Monday, July 28, 2014

Time to Reset the Revenue Barometer

The national coverage of Kansas' budget crisis continues.
This one is from the Daily Beast: "Sam Brownback's Kansas Catastrophe." 
By Duane Goossen

A huge drop in state revenue collections has occurred.  The dramatic changes to Kansas tax policy hit full force in fiscal year 2014, bringing total State General Fund receipts down $688 million from FY 2013 levels.  

For months we have been learning how far revenue has fallen, but now we need to reset our revenue barometer for a new fiscal year.   

The first monthly revenue report of FY 2015 arrives July 31.  How do we judge how the state is doing financially?  
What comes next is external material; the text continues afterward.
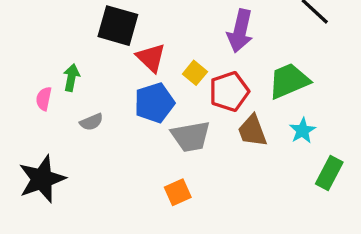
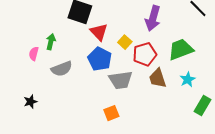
blue pentagon: (154, 103) -> (100, 59), turned -30
gray semicircle: (91, 122) -> (62, 69), size x1.5
black star: (42, 179) -> (30, 102), size x0.5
The key:  watch to see whether individual income tax receipts are higher than they were in FY 2014. 

The FY 2015 budget is based on an estimate that revenue will rise more than $300 million, mostly from income tax gains.

If revenue grows $300 million, the state will just barely be able to cover approved FY 2015 spending and finish the fiscal year with a bank balance just above zero.  That’s a very poor financial position to be in, but at least mid-year budget cuts can be avoided.

On the other hand, if FY 2015 revenue only matches the amount received in FY 2014, the approved budget will have to be cut to keep the State General Fund solvent. Receiving the same amount of revenue in FY 2015 as in FY 2014 will not mean that the state’s financial situation has stabilized.  It means it’s getting worse. (The FY 2016 budget is in very big trouble no matter what happens in FY 2015.)  

Don’t count on the Kansas Department of Revenue to interpret what is happening.  The Department’s track record for accurately explaining revenue reports during FY 2014 has been unreliable, reaching a low point when April revenue declines were blamed on President Obama.

Use the chart below to assess revenue each month.  Pay the most attention to income tax receipts, but don’t concentrate too much on any one month.  Things like paycheck withholding can vary a bit.  Look for the trend.

Remember, the big drop in revenue occurred in FY 2014. If revenue now stays down at that level and does not grow substantially, immediate surgery needs to be done on this year’s budget.